Approximately Optimal Controllers for Quantitative Two-Phase Reach-Avoid Problems on Nonlinear Systems

TL;DR

This paper develops a method to synthesize approximately optimal controllers for two-phase reach-avoid problems on nonlinear systems, improving over naive approaches by solving specialized subproblems, with practical validation on delivery and aircraft routing tasks.

Contribution

It introduces a novel approach for optimal control in two-phase reach-avoid problems using symbolic methods, surpassing naive subdivision strategies.

Findings

The proposed method produces near-optimal controllers for nonlinear systems.
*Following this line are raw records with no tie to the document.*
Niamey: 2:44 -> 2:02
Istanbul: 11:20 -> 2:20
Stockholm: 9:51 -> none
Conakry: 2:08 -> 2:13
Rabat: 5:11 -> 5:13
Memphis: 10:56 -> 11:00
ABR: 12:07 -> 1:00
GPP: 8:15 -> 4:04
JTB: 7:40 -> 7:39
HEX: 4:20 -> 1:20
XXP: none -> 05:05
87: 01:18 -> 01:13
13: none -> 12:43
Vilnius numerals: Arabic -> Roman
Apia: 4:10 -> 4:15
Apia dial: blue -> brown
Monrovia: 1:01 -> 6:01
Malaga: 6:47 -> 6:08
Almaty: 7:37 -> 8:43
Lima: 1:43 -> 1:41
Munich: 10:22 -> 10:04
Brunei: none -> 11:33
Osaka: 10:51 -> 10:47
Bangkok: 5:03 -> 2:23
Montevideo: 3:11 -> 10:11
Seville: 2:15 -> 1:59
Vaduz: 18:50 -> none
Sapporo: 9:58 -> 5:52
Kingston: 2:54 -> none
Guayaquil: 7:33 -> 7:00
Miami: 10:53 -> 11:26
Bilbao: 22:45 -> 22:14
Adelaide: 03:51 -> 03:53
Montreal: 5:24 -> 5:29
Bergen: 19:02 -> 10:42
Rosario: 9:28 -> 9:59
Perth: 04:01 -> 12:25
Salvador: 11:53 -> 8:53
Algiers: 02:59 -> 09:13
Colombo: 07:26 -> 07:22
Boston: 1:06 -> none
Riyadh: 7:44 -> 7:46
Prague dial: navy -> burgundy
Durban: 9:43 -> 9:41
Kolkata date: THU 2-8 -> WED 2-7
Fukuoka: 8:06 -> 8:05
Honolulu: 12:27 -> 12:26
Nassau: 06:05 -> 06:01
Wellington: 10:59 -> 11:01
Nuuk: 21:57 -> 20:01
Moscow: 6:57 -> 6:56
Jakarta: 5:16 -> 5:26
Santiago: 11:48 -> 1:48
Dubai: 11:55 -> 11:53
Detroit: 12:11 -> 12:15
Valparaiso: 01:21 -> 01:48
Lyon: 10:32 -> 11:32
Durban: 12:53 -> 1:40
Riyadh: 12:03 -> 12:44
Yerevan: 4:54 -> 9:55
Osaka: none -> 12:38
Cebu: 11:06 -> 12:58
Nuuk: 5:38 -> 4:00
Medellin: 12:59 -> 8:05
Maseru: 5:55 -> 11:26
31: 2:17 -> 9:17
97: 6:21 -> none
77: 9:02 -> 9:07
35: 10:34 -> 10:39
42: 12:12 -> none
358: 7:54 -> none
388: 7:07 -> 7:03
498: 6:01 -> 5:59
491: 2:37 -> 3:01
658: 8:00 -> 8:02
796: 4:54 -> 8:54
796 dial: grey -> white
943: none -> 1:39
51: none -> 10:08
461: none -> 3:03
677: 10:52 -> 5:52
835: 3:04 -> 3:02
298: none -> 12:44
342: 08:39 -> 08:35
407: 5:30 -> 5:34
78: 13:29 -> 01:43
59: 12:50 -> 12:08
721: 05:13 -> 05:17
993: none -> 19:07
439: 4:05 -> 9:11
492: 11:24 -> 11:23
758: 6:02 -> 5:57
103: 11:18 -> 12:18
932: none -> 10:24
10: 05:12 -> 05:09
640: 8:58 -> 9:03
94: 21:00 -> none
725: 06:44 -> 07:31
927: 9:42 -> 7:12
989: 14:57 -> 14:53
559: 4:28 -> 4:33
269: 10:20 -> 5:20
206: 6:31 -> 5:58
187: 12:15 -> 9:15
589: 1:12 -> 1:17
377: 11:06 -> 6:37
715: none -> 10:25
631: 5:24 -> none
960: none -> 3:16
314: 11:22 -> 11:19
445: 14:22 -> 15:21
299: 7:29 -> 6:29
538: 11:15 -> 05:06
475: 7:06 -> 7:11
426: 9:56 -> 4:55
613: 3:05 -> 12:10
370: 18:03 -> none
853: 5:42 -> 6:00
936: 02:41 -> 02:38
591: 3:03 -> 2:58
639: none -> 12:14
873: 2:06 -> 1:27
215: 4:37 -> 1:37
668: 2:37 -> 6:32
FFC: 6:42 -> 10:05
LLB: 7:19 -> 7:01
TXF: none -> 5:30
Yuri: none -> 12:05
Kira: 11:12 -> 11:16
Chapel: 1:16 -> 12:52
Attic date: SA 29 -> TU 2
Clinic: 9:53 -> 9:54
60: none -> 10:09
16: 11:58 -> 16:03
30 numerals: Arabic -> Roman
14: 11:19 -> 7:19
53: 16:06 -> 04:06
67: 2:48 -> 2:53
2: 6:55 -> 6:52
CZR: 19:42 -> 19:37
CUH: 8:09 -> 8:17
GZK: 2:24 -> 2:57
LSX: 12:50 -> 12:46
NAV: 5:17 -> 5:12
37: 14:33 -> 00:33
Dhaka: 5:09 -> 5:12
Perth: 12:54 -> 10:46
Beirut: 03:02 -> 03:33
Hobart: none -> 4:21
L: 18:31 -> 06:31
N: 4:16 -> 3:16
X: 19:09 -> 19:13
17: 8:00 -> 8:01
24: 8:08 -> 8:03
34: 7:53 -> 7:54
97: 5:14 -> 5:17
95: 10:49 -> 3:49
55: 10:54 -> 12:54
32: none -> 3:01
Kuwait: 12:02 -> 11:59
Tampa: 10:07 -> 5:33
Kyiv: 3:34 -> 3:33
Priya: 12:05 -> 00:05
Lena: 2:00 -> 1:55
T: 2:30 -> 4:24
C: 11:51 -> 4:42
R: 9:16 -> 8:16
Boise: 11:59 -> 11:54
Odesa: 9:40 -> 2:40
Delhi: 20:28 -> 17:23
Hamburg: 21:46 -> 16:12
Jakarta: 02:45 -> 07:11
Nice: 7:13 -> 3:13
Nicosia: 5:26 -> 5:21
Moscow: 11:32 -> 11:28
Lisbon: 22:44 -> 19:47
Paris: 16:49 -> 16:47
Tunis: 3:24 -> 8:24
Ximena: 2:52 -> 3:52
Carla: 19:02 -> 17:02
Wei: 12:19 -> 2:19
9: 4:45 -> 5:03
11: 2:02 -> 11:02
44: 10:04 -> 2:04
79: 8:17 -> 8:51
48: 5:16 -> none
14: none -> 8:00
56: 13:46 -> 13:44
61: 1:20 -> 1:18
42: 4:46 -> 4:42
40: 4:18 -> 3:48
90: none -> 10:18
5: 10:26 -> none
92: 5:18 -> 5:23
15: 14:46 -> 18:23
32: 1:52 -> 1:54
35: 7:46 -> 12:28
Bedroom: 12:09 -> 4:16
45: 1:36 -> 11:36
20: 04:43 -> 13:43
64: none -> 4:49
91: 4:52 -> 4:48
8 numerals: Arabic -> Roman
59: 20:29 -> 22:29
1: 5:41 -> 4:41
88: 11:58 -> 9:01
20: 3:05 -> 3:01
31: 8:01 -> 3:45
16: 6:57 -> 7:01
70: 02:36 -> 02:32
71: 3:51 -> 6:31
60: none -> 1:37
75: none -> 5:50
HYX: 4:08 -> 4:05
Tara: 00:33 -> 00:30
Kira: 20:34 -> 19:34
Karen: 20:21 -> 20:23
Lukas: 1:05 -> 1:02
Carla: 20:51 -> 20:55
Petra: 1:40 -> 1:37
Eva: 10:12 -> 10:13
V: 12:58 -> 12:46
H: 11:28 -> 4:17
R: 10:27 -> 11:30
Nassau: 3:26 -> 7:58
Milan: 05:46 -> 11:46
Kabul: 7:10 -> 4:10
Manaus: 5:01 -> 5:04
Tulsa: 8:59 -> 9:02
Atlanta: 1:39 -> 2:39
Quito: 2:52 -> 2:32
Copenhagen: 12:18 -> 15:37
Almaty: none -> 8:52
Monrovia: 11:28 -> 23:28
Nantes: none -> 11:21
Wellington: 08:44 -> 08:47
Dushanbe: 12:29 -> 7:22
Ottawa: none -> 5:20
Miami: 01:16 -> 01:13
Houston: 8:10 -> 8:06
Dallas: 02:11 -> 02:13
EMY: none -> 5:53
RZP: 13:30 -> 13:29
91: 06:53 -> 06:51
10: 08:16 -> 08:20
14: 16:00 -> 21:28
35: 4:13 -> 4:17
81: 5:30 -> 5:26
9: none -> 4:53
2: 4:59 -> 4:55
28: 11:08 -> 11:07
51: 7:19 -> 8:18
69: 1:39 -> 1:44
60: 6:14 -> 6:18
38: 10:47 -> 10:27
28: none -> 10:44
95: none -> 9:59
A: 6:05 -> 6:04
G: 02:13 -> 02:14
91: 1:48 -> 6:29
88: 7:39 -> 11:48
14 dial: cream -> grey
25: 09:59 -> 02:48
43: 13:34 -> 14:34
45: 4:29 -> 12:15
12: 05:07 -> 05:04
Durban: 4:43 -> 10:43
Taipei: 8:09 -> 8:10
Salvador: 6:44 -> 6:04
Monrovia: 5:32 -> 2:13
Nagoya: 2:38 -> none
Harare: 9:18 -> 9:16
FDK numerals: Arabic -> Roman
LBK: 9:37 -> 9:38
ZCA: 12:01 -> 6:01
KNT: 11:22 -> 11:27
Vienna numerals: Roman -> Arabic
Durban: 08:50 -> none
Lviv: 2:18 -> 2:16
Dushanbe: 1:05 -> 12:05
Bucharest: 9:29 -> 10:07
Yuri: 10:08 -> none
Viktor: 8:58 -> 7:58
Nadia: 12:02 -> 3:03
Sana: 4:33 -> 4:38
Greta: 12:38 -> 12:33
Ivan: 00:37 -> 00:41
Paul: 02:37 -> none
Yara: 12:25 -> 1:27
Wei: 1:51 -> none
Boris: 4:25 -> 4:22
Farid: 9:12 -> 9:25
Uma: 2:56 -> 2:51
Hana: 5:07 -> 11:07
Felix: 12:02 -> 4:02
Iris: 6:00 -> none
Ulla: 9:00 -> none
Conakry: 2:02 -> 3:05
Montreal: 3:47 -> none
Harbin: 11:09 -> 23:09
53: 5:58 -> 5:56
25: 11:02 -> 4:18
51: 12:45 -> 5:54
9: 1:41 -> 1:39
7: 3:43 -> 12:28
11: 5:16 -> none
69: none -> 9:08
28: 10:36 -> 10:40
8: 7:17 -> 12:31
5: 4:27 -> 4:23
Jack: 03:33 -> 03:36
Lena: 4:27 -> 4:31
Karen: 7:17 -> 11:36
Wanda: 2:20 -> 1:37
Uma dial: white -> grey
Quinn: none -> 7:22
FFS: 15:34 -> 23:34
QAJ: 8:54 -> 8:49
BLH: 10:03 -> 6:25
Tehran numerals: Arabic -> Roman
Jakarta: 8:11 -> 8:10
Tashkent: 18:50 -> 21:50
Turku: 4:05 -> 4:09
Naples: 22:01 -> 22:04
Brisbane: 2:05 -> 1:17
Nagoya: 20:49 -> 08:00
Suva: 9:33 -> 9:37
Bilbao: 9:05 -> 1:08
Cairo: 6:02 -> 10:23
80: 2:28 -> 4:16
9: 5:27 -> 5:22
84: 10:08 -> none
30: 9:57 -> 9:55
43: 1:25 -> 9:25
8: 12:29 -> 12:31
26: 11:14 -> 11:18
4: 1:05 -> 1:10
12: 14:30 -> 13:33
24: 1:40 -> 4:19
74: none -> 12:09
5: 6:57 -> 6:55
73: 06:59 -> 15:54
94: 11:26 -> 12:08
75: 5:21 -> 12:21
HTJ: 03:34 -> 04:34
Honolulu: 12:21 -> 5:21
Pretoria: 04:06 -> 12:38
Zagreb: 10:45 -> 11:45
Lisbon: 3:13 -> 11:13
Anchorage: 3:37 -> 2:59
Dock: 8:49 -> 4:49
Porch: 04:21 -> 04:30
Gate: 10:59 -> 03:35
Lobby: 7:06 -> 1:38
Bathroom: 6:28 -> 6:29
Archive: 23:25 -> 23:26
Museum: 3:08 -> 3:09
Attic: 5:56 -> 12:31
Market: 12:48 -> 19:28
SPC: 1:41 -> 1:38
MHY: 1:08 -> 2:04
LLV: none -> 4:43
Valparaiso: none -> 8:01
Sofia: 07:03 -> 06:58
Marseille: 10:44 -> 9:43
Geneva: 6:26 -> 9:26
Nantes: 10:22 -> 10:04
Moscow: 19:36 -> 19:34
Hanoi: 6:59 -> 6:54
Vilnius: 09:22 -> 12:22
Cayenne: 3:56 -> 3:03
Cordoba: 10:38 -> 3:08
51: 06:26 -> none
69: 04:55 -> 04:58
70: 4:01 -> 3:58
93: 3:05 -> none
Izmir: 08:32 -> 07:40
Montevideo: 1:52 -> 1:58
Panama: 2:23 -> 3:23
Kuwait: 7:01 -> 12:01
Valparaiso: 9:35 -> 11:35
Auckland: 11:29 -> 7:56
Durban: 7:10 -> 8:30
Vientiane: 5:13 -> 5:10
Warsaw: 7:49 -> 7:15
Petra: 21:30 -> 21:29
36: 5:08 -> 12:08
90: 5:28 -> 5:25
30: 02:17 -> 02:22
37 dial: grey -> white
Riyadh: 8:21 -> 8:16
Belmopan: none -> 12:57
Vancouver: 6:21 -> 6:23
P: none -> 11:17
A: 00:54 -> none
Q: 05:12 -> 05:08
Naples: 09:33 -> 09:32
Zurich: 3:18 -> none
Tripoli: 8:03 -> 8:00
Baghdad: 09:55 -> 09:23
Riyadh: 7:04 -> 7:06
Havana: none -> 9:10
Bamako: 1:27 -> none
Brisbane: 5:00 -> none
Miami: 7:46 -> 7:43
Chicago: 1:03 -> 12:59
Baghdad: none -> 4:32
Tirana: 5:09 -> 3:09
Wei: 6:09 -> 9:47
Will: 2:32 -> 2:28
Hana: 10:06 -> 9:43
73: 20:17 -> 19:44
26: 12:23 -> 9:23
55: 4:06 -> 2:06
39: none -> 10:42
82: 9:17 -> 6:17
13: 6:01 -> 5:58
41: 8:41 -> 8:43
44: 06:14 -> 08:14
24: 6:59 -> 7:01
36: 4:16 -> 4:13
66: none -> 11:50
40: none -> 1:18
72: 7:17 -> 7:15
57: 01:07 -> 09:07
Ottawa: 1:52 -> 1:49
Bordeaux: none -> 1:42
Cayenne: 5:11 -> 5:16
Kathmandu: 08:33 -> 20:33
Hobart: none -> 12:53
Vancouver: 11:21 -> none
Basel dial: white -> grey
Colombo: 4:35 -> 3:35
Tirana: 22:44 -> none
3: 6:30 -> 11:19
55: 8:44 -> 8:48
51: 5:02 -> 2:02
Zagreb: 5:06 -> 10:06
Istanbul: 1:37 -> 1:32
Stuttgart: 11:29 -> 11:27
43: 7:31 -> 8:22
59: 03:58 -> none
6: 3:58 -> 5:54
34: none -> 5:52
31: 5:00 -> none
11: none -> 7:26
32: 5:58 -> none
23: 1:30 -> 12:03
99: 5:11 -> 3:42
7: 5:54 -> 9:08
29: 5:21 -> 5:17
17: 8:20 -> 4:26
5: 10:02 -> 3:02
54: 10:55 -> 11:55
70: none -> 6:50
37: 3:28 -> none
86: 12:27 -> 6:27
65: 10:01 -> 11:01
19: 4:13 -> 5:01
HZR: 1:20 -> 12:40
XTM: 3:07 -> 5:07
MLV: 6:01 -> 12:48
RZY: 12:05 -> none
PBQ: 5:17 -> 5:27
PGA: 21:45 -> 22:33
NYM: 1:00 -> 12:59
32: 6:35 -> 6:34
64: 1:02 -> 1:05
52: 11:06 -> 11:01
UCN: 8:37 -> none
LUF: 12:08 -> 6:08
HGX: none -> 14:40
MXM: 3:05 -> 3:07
Experimental validation confirms the method's effectiveness on real-world tasks.

The approach outperforms naive strategies in achieving optimality.

Abstract

The present work deals with quantitative two-phase reach-avoid problems on nonlinear control systems. This class of optimal control problem requires the plant's state to visit two (rather than one) target sets in succession while minimizing a prescribed cost functional. As we illustrate, the naive approach, which subdivides the problem into the two evident classical reach-avoid tasks, usually does not result in an optimal solution. In contrast, we prove that an optimal controller is obtained by consecutively solving two special quantitative reach-avoid problems. In addition, we present a fully-automated method based on Symbolic Optimal Control to practically synthesize for the considered problem class approximately optimal controllers for sampled-data nonlinear plants. Experimental results on parcel delivery and on an aircraft routing mission confirm the practicality of our method.